## Background

Hypoplastic left heart complex (HLHC) is characterized by a mitral valve or an aortic valve annular *Z *score < −2, antegrade flow in the ascending aorta, ductal dependency, coarctation or aortic arch hypoplasia, and absence of significant (sub)valvar stenosis. The *Z *scores of the mitral and aortic valve annuli are major determinants of HLHC. Therefore, the algorithm for *Z *-score calculation is essential for diagnosis. However, no single universal method of calculation is in use. In the scientific literature addressing HLHC, various *Z *-score calculation methods have been applied. The aim of this study was to evaluate *Z *scores derived from two-dimensional echocardiographic dimensions in patients with HLHC.

## Methods

To compare the different published methods using two-dimensional echocardiographic measures for *Z *-score calculation, a cohort of 18 newborns diagnosed with HLHC was retrospectively evaluated. In addition, the methods to determine body surface area in newborns were evaluated.

## Results

Three *Z *-score calculation methods were included and compared. Using the method of Daubeney *et al *. to calculate *Z *scores in our cohort illustrated a lack of correlation beyond a *Z *score < 0, compared with the methods of Zilberman *et al *. and Pettersen *et al *. *Z *scores calculated using Zilberman *et al *.’s and Pettersen *et al *.’s methods were fairly consistent. The equations used by Pettersen *et al *. are based on the largest population of neonates.

## Conclusion

Although the different methods for calculating *Z *scores for mitral and aortic valve dimensions correspond fairly well in the normal range, *Z *scores < −2 diverge substantially. A useful scientific comparison of published data and outcomes of patients with HLHC remains elusive. The *Z *-score calculation algorithms used by Pettersen *et al *. appear to be the most appropriate for use in an evaluation of HLHC. Because these different methods can yield different values, reporting the method as well as the *Z *score is essential for an accurate diagnosis. Similarly, the method used to determine body surface area should be reported.

The term *hypoplastic left heart complex* (HLHC) has been recently introduced to characterize significant underdevelopment of the left heart–aorta complex, absence of significant valvar (aortic and mitral) stenosis, a mitral valve (MV) or aortic valve (AoV) annular *Z* score < −2, coarctation or aortic arch hypoplasia, and no significant ventricular septal defect. Functionally, HLHC demonstrates holosystolic antegrade flow in the ascending aorta and ductal dependency with bidirectional ductal flow.

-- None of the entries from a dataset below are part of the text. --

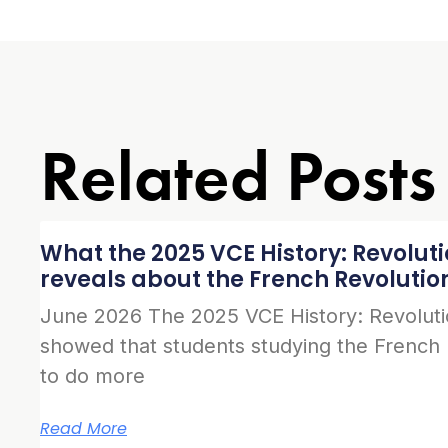
Related Posts
What the 2025 VCE History: Revolut
reveals about the French Revolutio
June 2026 The 2025 VCE History: Revolut
showed that students studying the French
to do more
Read More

Hypoplastic left heart syndrome (HLHS) encompasses a spectrum of cardiac malformations, characterized by significant underdevelopment of the components of the left heart and the aorta, including the left ventricular (LV) cavity. At the severe end of the spectrum lies the combination of aortic and mitral atresia. Here, the left ventricle can be virtually nonexistent, yielding a functionally univentricular heart. The preferred therapeutic option is the Fontan circulation, which is considered a palliative approach. At the mild end of the spectrum, hypoplasia of the AoV and MV (but without intrinsic valvar stenosis or atresia), and milder degrees of LV hypoplasia, can be present.

Biventricular circulation in neonates with HLHC is considered superior to univentricular circulation. The surgical approach consists primarily of reconstruction of the aortic arch and, if necessary, creation of an atrial fenestration. Reported mortality is low. Nevertheless, no cutoff point has been determined to indicate whether left heart morphology and size are predictive of a successful outcome.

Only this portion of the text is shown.